12 Keller ISD Students Banned From Graduation Over Senior Pranks

Parent of one student says it is not fair to punish only a few students

Twelve seniors in the Keller school district were banned from participating in graduation ceremonies as punishment for senior pranks at two high schools.

School administrators said the pranks at Timber Creek High School and Central High School went too far.

At Timber Creek, video obtained by NBC 5 shows students going into a main hallway and dumping liquid and baby oil on the floor, turning the area into a giant slippery surface. Students also released crickets, birds and rats inside the school.

At Central, students had a food fight. Cellphone video shows students yelling and running around, while smashed eggs and trash cover the floor.

Eight students at Central and four from Timber Creek are not allowed to participate in graduation.

Martin Alvarez, one of the Central students banned, attended graduation Saturday in his cap and gown and sat in the audience.

He said he was a bystander in the mayhem of the food fight on May 25.

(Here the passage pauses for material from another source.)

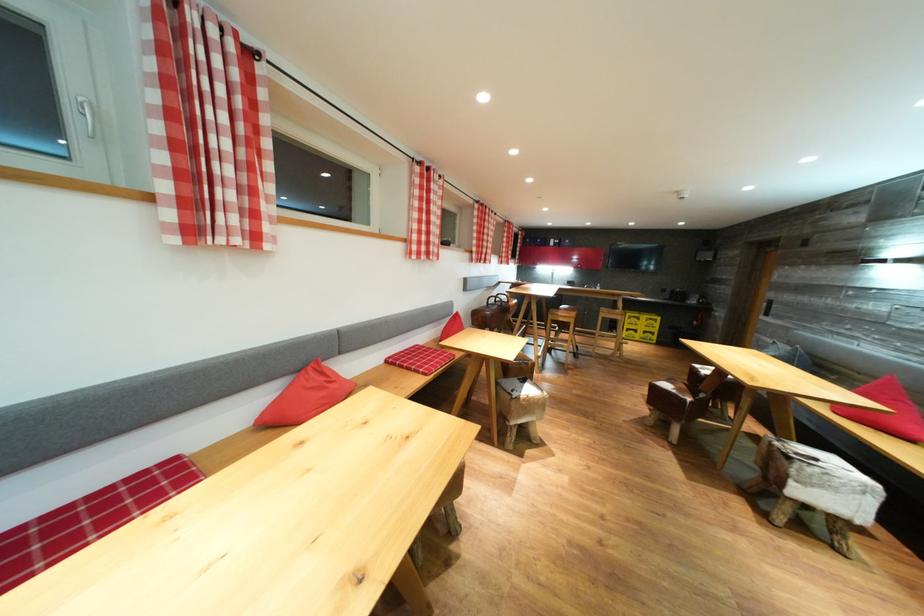 Locate an element on the screen. brown leather handle is located at coordinates (499, 299). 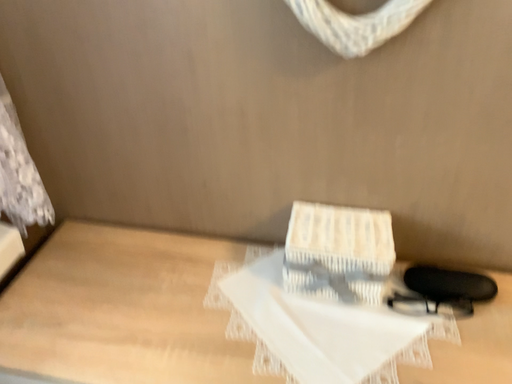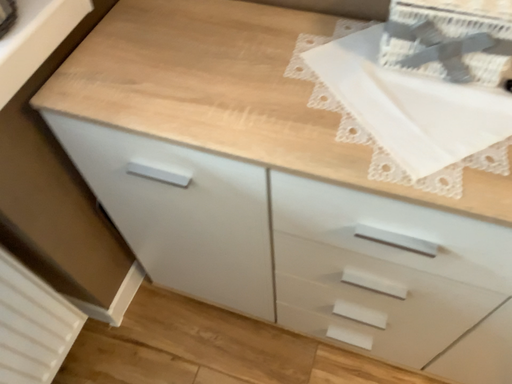 Question: How did the camera likely rotate when shooting the video?

Choices:
 (A) rotated right
 (B) rotated left

Answer: (B)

"I was just observing," he said. "I was trying to dodge food and all the liquids that was going everywhere."

He said he is focused on the future, which includes playing football for Southwestern Oklahoma. When asked if he learned any lessons from his graduation ban, he said: "There's no lesson to this. It's a joke."

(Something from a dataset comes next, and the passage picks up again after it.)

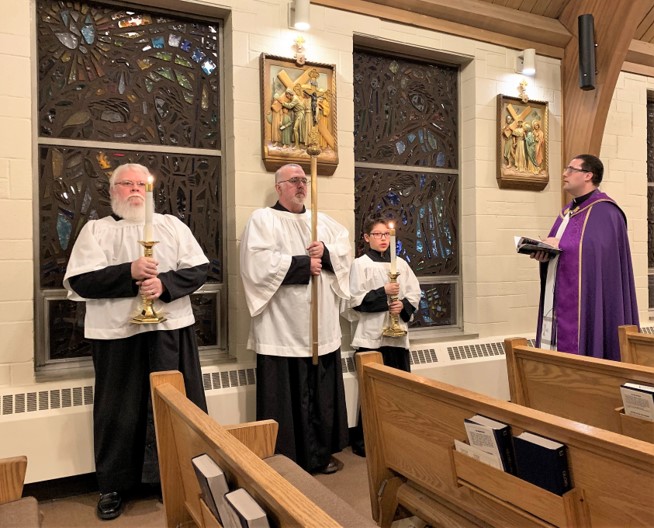 Locate an element on the screen. This screenshot has height=528, width=654. window is located at coordinates (69, 326), (67, 208), (90, 110), (405, 103), (422, 218), (436, 299).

Ricky Alvarez, his father, told NBC 5 on Friday that a teacher said he saw his son throw a water bottle.

"The only statement they had was from a teacher who said he witnessed my son out of a group throw a water bottle at the tail end of a food fight," he said.

Ricky Alvarez said he doesn't think it was fair for the district to single out only eight students. Close to 700 students were in the cafeteria at the at the time of the food fight, he said.

"Our thing is, with the eight you have not walking -- you know there were more involved," he said.

Alvarez said his son, who was prom king this year and a running back on the varsity football team, has never been in trouble before.

The Keller Independent School District released a statement saying that the pranks "caused a sustained disruption of the learning environment and, in some cases, endangered other students."

It went on to say that the incidents "led to physical altercations, throwing potentially dangerous objects at others and inciting riotous behavior."

Alvarez asked the principal if his son could help clean the school in order to walk during graduation.

"You can have him clean the hallways -- whatever you need him to do -- some sort of service at the school and see if we can work this out," he said he told the principal.

But the answer was "no."

Alvarez said he went to the Keller ISD administration building at 8:30 a.m. Friday to talk to a school official about what could be done so his son could participate in graduation. He said he never spoke to anyone and was asked to leave at 4 p.m. when the building was closing.

One parent at Central High School's graduation told NBC 5 that she thinks the students banned from the graduation ceremonies got off easy. She said she thinks that some with scholarships should lose them.

NBC 5's Mark Schnyder contributed to this report.